The Navy Cross is presented to Lawrence H. Livingston, Captain, U.S. Marine Corps, for extraordinary heroism on 11 July 1972 while serving as Senior Advisor to the 1st Vietnamese Marine Corps Infantry Battalion during a heliborne assault into enemy-held territory northeast of Quang Tri City, Republic of Vietnam. When the battalion encountered unexpectedly heavy enemy fire while disembarking into the landing zone, and sustained numerous casualties, Captain Livingston moved throughout the hasty positions taken by the scattered and hesitant element and formed the Marines into an assault force. Despite the continuing heavy concentration of hostile fire, he began the assault on the initial objective - a treeline approximately 50 yards distant. Although blown from his feet by explosions and periodically delayed to reform and redirect his casualty-riddled force, he forged ahead, leading the Vietnamese Marines into the enemy-infested trench lines of the objective and a subsequent hand-to-hand battle. Upon seizure of the initial portion of the trench line, Captain Livingston shed his combat equipment, emerged from the trench line, and exposed himself to a hail of enemy fire to reach and carry his wounded naval gunfire spotter to a position of relative safety. Captain Livingston's repeated acts of heroism in the face of heavy enemy fire reflected great credit upon himself and the Marine Corps and were in keeping with the highest traditions of the United States Naval Service.
(Note: from his Aide De Camp when BGen CamLej: MGen. Livingstons Navy Cross would have been a Medal of Honor if another American had survived the battle in order to testify as to the heroic acts that substantiated the award.)

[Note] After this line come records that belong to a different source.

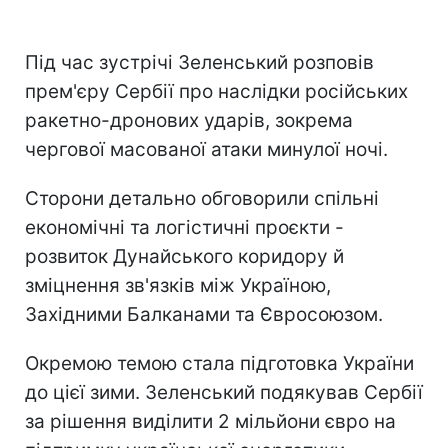
Під час зустрічі Зеленський розповів
прем'єру Сербії про наслідки російських
ракетно-дронових ударів, зокрема
чергової масованої атаки минулої ночі.
Сторони детально обговорили спільні
економічні та логістичні проєкти -
розвиток Дунайського коридору й
зміцнення зв'язків між Україною,
Західними Балканами та Євросоюзом.
Окремою темою стала підготовка України
до цієї зими. Зеленський подякував Сербії
за рішення виділити 2 мільйони євро на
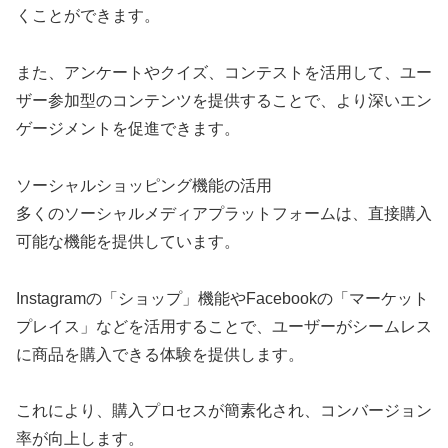
くことができます。
また、アンケートやクイズ、コンテストを活用して、ユー
ザー参加型のコンテンツを提供することで、より深いエン
ゲージメントを促進できます。
ソーシャルショッピング機能の活用
多くのソーシャルメディアプラットフォームは、直接購入
可能な機能を提供しています。
Instagramの「ショップ」機能やFacebookの「マーケット
プレイス」などを活用することで、ユーザーがシームレス
に商品を購入できる体験を提供します。
これにより、購入プロセスが簡素化され、コンバージョン
率が向上します。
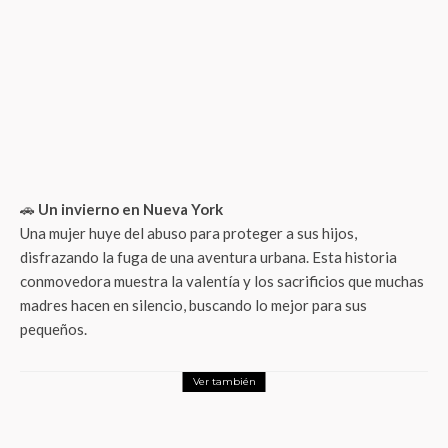
🚗
Un invierno en Nueva York
Una mujer huye del abuso para proteger a sus hijos,
disfrazando la fuga de una aventura urbana. Esta historia
conmovedora muestra la valentía y los sacrificios que muchas
madres hacen en silencio, buscando lo mejor para sus
pequeños.
Ver también
Entretenimiento
«Cenizas al Mar»: la obra que convierte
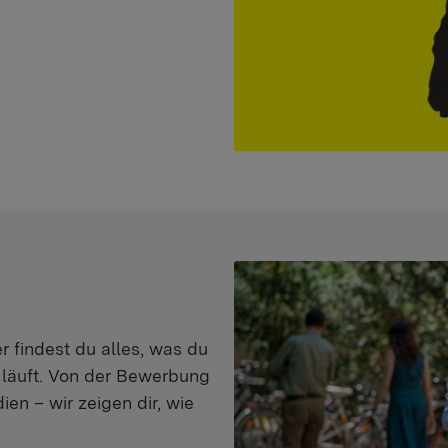
er findest du alles, was du
s läuft. Von der Bewerbung
en – wir zeigen dir, wie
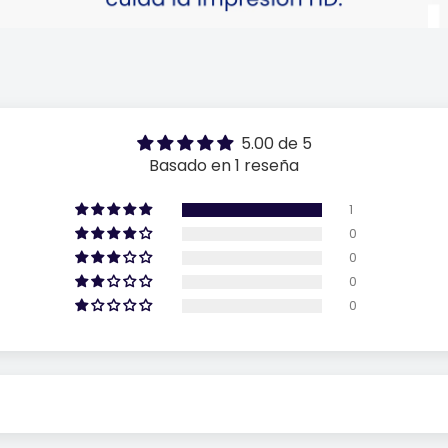
5.00 de 5
Basado en 1 reseña
1
0
0
0
0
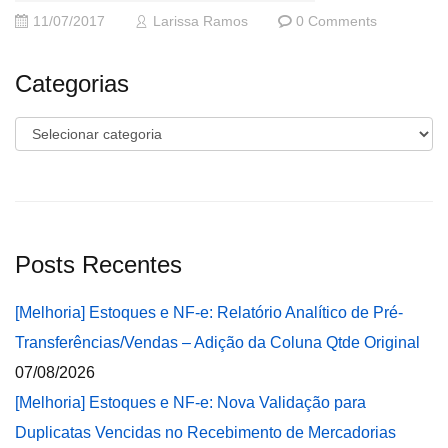
11/07/2017
Larissa Ramos
0 Comments
Categorias
Categorias
Posts Recentes
[Melhoria] Estoques e NF-e: Relatório Analítico de Pré-
Transferências/Vendas – Adição da Coluna Qtde Original
07/08/2026
[Melhoria] Estoques e NF-e: Nova Validação para
Duplicatas Vencidas no Recebimento de Mercadorias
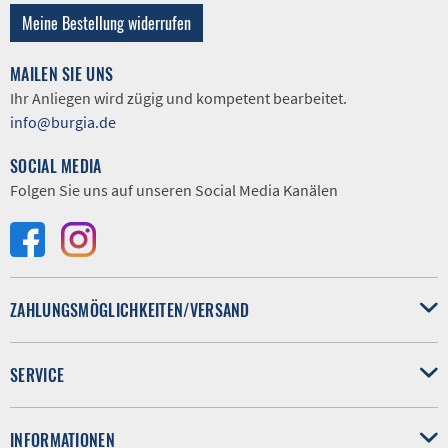
Meine Bestellung widerrufen
MAILEN SIE UNS
Ihr Anliegen wird zügig und kompetent bearbeitet.
info@burgia.de
SOCIAL MEDIA
Folgen Sie uns auf unseren Social Media Kanälen
ZAHLUNGSMÖGLICHKEITEN/VERSAND
SERVICE
INFORMATIONEN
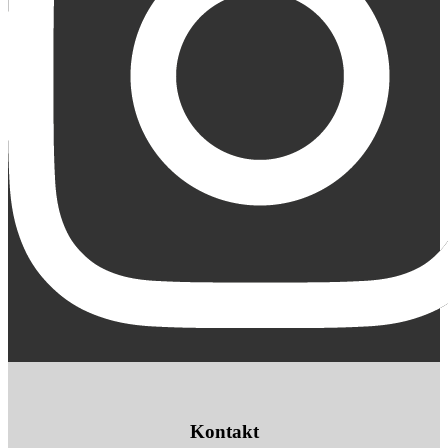
Kontakt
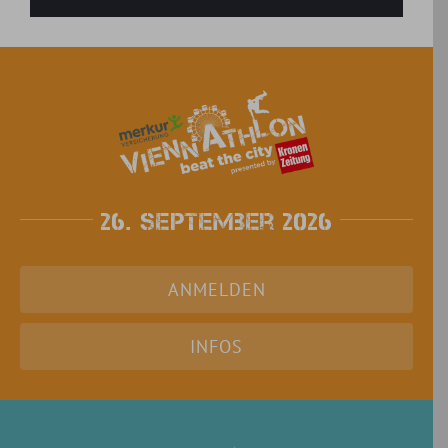
26. September 2026
ANMELDEN
INFOS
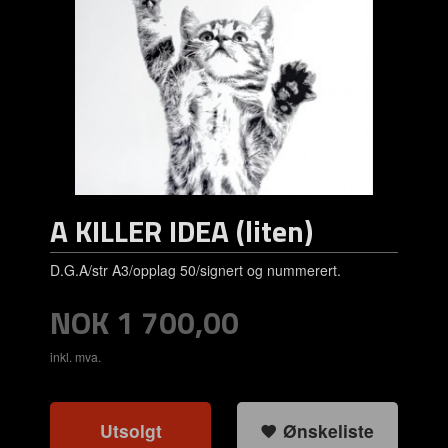
A KILLER IDEA (liten)
D.G.A/str A3/opplag 50/signert og nummerert.
Pris
NOK
1 700,00
inkl. mva.
Utsolgt
Ønskeliste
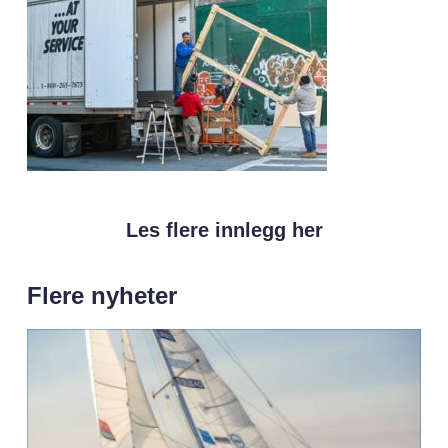
Les flere innlegg her
Flere nyheter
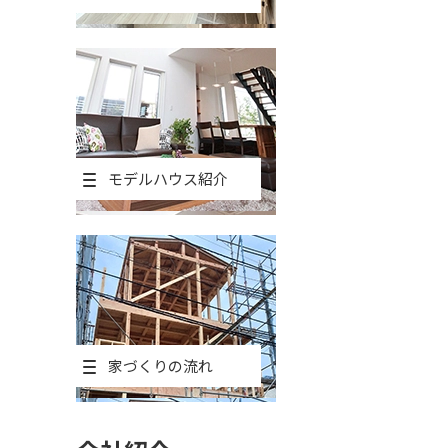
モデルハウス紹介
家づくりの流れ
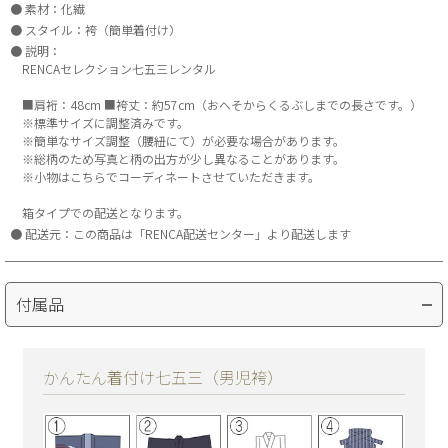
素材：化繊
スタイル：袴（簡単着付け）
説明：
RENCAセレクション七五三レンタル
■肩裄：48cm ■袴丈：約57cm（おへそからくるぶしまでの長さです。）
※標準サイズに調整済みです。
※簡単なサイズ調整（腰紐にて）が必要な場合があります。
※総柄のため写真と柄の出方が少し異なることがあります。
※小物はこちらでコーディネートさせていただきます。
箱タイプでの配送となります。
配送元：この商品は「RENCA配送センター」より配送します
付属品
かんたん着付け七五三（男児袴）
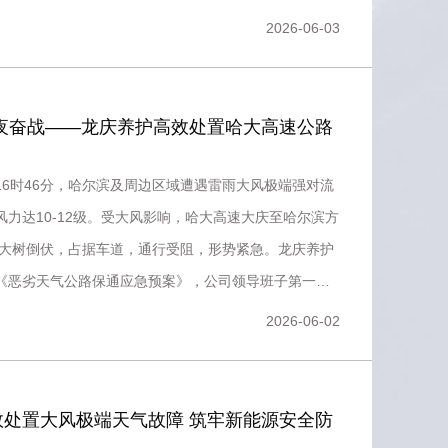
及服务区、办
2026-06-03
连夜奋战——龙庆养护高效处置哈大高速公路
1日16时46分，哈尔滨及周边区域遭遇雷雨大风极端强对流
风力达10-12级。受大风影响，哈大高速大庆至哈尔滨方
2棵大树倒伏，占据车道，通行受阻，形势紧急。龙庆养护
《恶劣天气公路保通应急预案》，公司领导班子第一时
2026-06-02
效处置大风极端天气故障 筑牢新能源安全防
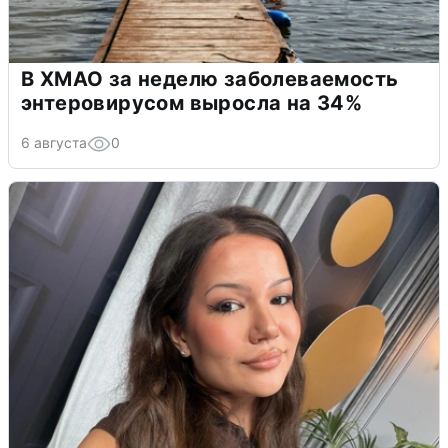
В ХМАО за неделю заболеваемость
энтеровирусом выросла на 34%
6 августа
0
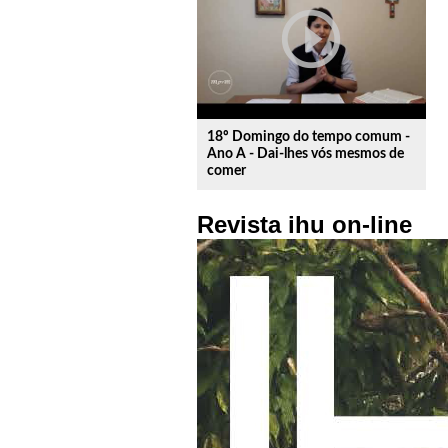
play_circle_outline
18º Domingo do tempo comum -
Ano A - Dai-lhes vós mesmos de
comer
Revista ihu on-line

===Silver Star citation===
The President of the United States of America takes pleasure in presenting the Silver Star to Captain Lawrence Herbert Livingston (MCSN: 0-107447), United States Marine Corps, for conspicuous gallantry and intrepidity in action while serving in the Republic of Vietnam on 12 April 1972 as the Assistant United States Marine Advisor to the First Infantry Battalion, Vietnamese Marine Corps. Captain Livingston and the company of Marines with which he was participating in a search operation, having just taken a prisoner for interrogation, were ambushed by a Vietnamese platoon. Within thirty seconds intense enemy fire had killed the Vietnamese Officer in Charge and killed or wounded all but two of the friendly forces in the immediate area. Without hesitation and with complete disregard for his own safety, Captain Livingston braved intense enemy fire to recover the body of the Vietnamese officer and to remove several wounded to a protected area. Then, realizing that the prisoner would be able to provide intelligence, he questioned him and learned the enemy disposition. By organizing the resistance of his Vietnamese comrades, he ensured that the company was able to drive off the North Vietnamese. Captain Livingston's courageous and decisive action immediately following the death of the Vietnamese commander not only resulted in the withdrawal of the enemy platoon, saving an untold number of friendly casualties, but enabled the Vietnamese Marines, with the aid of supporting artillery fire, to inflict serious damage to a larger enemy unit nearby. Captain Livingston's devotion to duty, courage under fire and exemplary professionalism were in keeping with the highest traditions of the United States Naval Service.